Figure 13. The effect of RASSF9 on p21Cip1 expression in keratinocytes.

(A) RASSF9−/− and WT mouse keratinocytes were cultured in growth (0.06 mM calcium) and differentiation-inducing (2 mM calcium) medium for 2 days (left panel) and 4 days (right panel) prior to lysis and immunoblotting with the indicated antibody. K14-normalized intensity of p21Cip1 protein signal was determined by ImageJ software. The results were further normalized to baseline control (lane 1 of same blotting) and shown on the top of blot images. Mean ± SD (n = 3). *, P<0.05; +/+, wild type; −/−, RASSF9−/−. (B) Expression by transduction of HA-RASSF9 or GFP as negative control in RASSF9−/− cells under the growth condition (0.06 mM calcium) was examined for indicated time points. Immunoblotting and data analysis were performed as described in (A). Fold intensities relative to respective GFP controls are shown on the top of blot images. Mean ± SD (n = 2). *, P<0.05. (C) Re-expression of RASSF9 in RASSF9−/− cells under differentiation-inducing condition. Recombinant adenovirus infection, cell-lysate harvesting, immunoblotting and data analysis were performed as described in (B), except cells were subsequently incubated in 2 mM calcium medium for 2, 3 and 4 days on post transduction. Mean ± SD (n = 3).

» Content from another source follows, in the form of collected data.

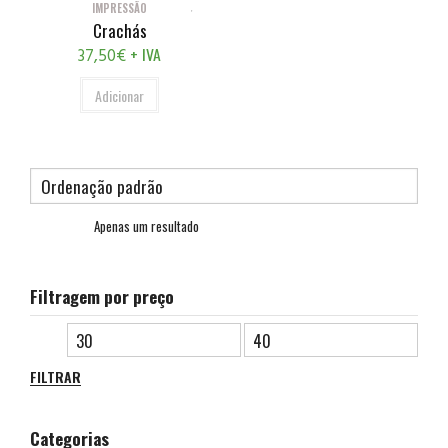
IMPRESSÃO
Crachás
+ IVA
37,50
€
Adicionar
Apenas um resultado
Filtragem por preço
FILTRAR
Categorias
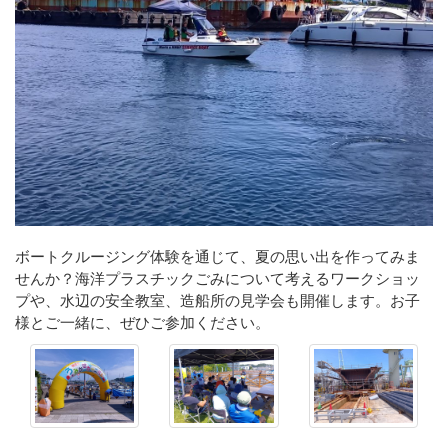
ボートクルージング体験を通じて、夏の思い出を作ってみま
せんか？海洋プラスチックごみについて考えるワークショッ
プや、水辺の安全教室、造船所の見学会も開催します。お子
様とご一緒に、ぜひご参加ください。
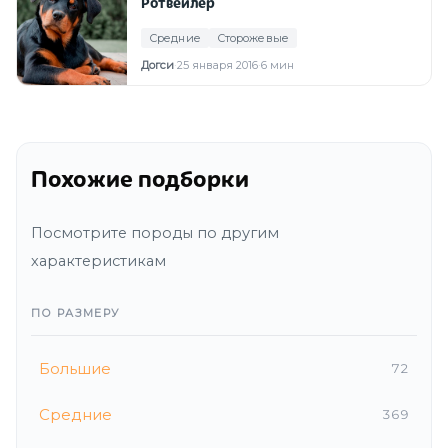
Ротвейлер
Средние
Сторожевые
Догси
·
25 января 2016
·
6 мин
Похожие подборки
Посмотрите породы по другим
характеристикам
ПО РАЗМЕРУ
Большие
72
Средние
369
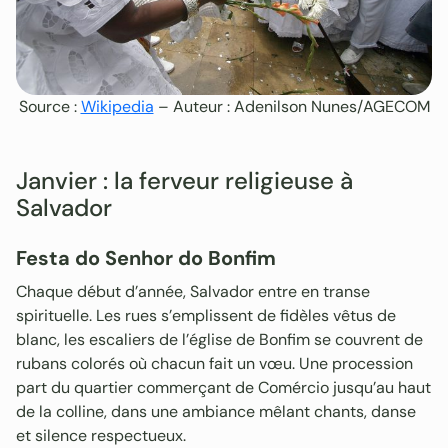
Source :
Wikipedia
– Auteur : Adenilson Nunes/AGECOM
Janvier : la ferveur religieuse à
Salvador
Festa do Senhor do Bonfim
Chaque début d’année, Salvador entre en transe
spirituelle. Les rues s’emplissent de fidèles vêtus de
blanc, les escaliers de l’église de Bonfim se couvrent de
rubans colorés où chacun fait un vœu. Une procession
part du quartier commerçant de Comércio jusqu’au haut
de la colline, dans une ambiance mêlant chants, danse
et silence respectueux.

Figure 14. Schematic model of RASSF9-mediated maintenance of epidermal homeostasis through p21Cip1 in keratinocyte growth and differentiation.

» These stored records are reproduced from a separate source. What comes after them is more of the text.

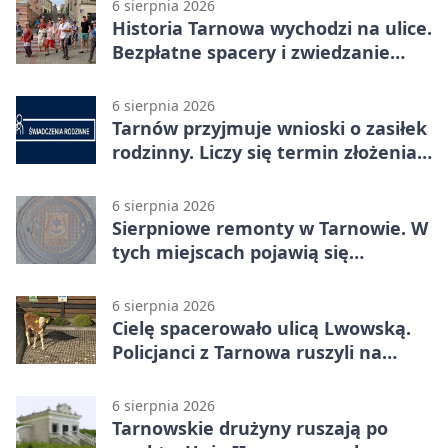
6 sierpnia 2026
Historia Tarnowa wychodzi na ulice.
Bezpłatne spacery i zwiedzanie
katedry
6 sierpnia 2026
Tarnów przyjmuje wnioski o zasiłek
rodzinny. Liczy się termin złożenia
dokumentów
6 sierpnia 2026
Sierpniowe remonty w Tarnowie. W
tych miejscach pojawią się
utrudnienia
6 sierpnia 2026
Cielę spacerowało ulicą Lwowską.
Policjanci z Tarnowa ruszyli na
pomoc
6 sierpnia 2026
Tarnowskie drużyny ruszają po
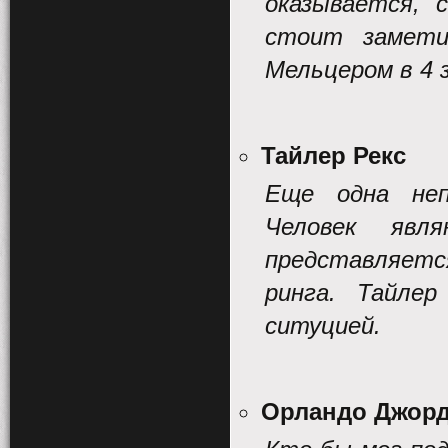
оказывается, 
стоит замети
Мельцером в 4 
Тайлер Рекс
Еще одна неп
Человек явл
представляется
ринга. Тайле
ситуцией.
Орландо Джор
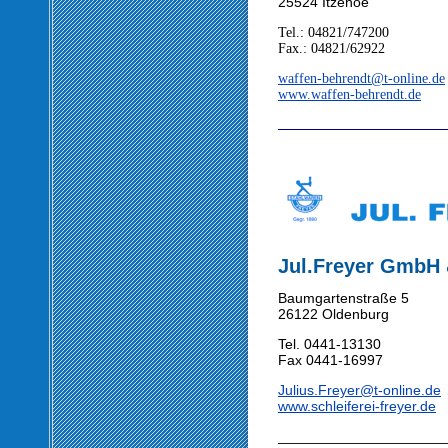
25524 Itzehoe
Tel.: 04821/747200
Fax.: 04821/62922
waffen-behrendt@t-online.de
www.waffen-behrendt.de
________________________
Jul.Freyer GmbH
Baumgartenstraße 5
26122 Oldenburg
Tel. 0441-13130
Fax 0441-16997
Julius.Freyer@t-online.de
www.schleiferei-freyer.de
_____________________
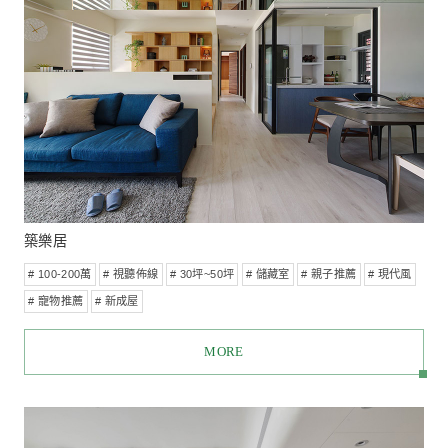
柔化邊界的親子居所
# 100-200萬
# 視聽佈線
# 儲藏室
# 20坪~30坪
# 親子推薦
# 新成屋
# WELL空氣
MORE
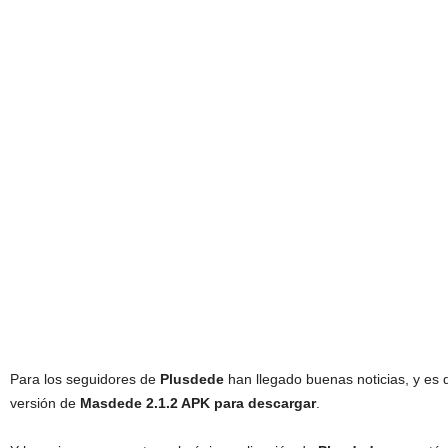
Para los seguidores de
Plusdede
han llegado buenas noticias, y es 
versión de
Masdede 2.1.2 APK para descargar
.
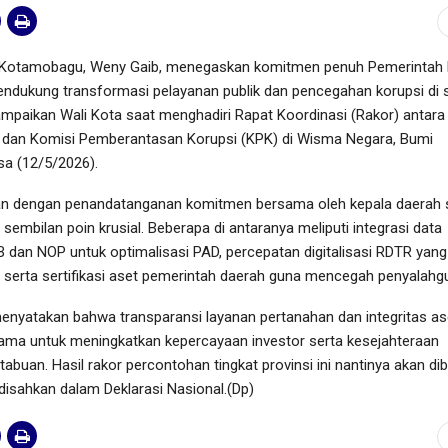
 Kotamobagu, Weny Gaib, menegaskan komitmen penuh Pemerintah
ukung transformasi pelayanan publik dan pencegahan korupsi di 
sampaikan Wali Kota saat menghadiri Rapat Koordinasi (Rakor) antara
dan Komisi Pemberantasan Korupsi (KPK) di Wisma Negara, Bumi
sa (12/5/2026).
kan dengan penandatanganan komitmen bersama oleh kepala daerah 
 sembilan poin krusial. Beberapa di antaranya meliputi integrasi data
IB dan NOP untuk optimalisasi PAD, percepatan digitalisasi RDTR yang
 serta sertifikasi aset pemerintah daerah guna mencegah penyalahg
enyatakan bahwa transparansi layanan pertanahan dan integritas as
tama untuk meningkatkan kepercayaan investor serta kesejahteraan
abuan. Hasil rakor percontohan tingkat provinsi ini nantinya akan d
 disahkan dalam Deklarasi Nasional.(Dp)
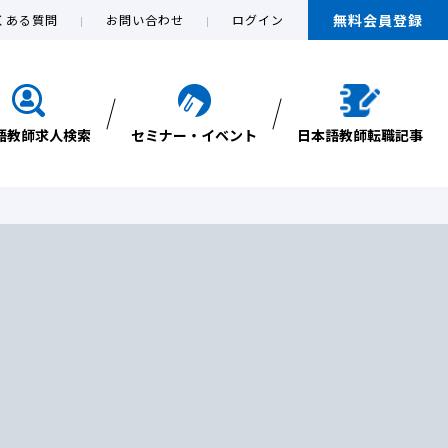
無料会員登録
くある質問
お問い合わせ
ログイン
語教師求人検索
セミナー・イベント
日本語教師転職記事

(A) In WT keratinocytes, RASSF9 expression is induced in cells progressing through early differentiation, but decreases thereafter as cells approach terminal differentiation. RASSF9 induces p21Cip1 expression in keratinocytes during growth and early differentiation, which may mediate in differentiation-related growth arrest. (B) A scheme illustrating that down-regulation of p21Cip1 expression, due to the loss of RASSF9 signaling in post-mitotic cells adjacent to the proliferation compartment, leads to the escape of keratinocytes from cell-cycle withdrawal and their subsequent proliferation.